The expected answer is the set of lines in the data below between the line holding "to bring tokenized stocks to U.S. investors" and the line holding "change decisions based on statistical process", inclusive, written out exactly.
START Given information
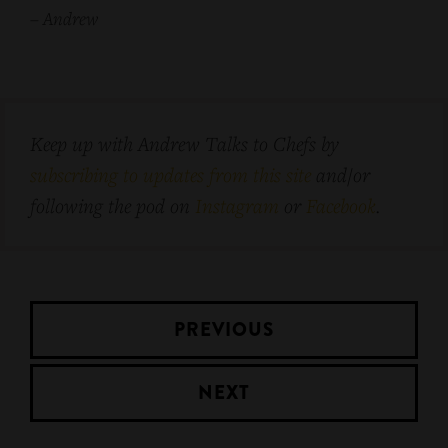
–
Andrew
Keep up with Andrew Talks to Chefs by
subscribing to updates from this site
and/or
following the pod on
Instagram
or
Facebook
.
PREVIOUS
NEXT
END Given information
START Given information
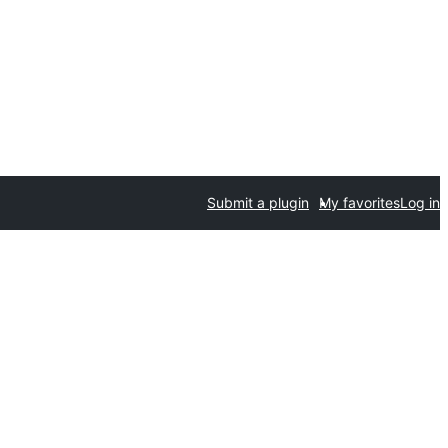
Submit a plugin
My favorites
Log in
END Given information
START Given information
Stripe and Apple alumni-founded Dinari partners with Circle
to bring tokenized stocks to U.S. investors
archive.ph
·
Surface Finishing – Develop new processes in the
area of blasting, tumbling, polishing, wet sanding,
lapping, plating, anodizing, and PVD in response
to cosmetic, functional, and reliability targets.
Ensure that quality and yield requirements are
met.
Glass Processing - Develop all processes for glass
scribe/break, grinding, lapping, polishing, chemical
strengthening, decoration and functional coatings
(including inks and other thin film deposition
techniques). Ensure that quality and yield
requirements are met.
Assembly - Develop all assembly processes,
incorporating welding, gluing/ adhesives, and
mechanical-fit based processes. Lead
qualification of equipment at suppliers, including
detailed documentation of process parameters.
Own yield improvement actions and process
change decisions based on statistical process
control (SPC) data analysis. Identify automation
END Given information
| Response area |
to bring tokenized stocks to U.S. investors
archive.ph
·
Surface Finishing – Develop new processes in the
area of blasting, tumbling, polishing, wet sanding,
lapping, plating, anodizing, and PVD in response
to cosmetic, functional, and reliability targets.
Ensure that quality and yield requirements are
met.
Glass Processing - Develop all processes for glass
scribe/break, grinding, lapping, polishing, chemical
strengthening, decoration and functional coatings
(including inks and other thin film deposition
techniques). Ensure that quality and yield
requirements are met.
Assembly - Develop all assembly processes,
incorporating welding, gluing/ adhesives, and
mechanical-fit based processes. Lead
qualification of equipment at suppliers, including
detailed documentation of process parameters.
Own yield improvement actions and process
change decisions based on statistical process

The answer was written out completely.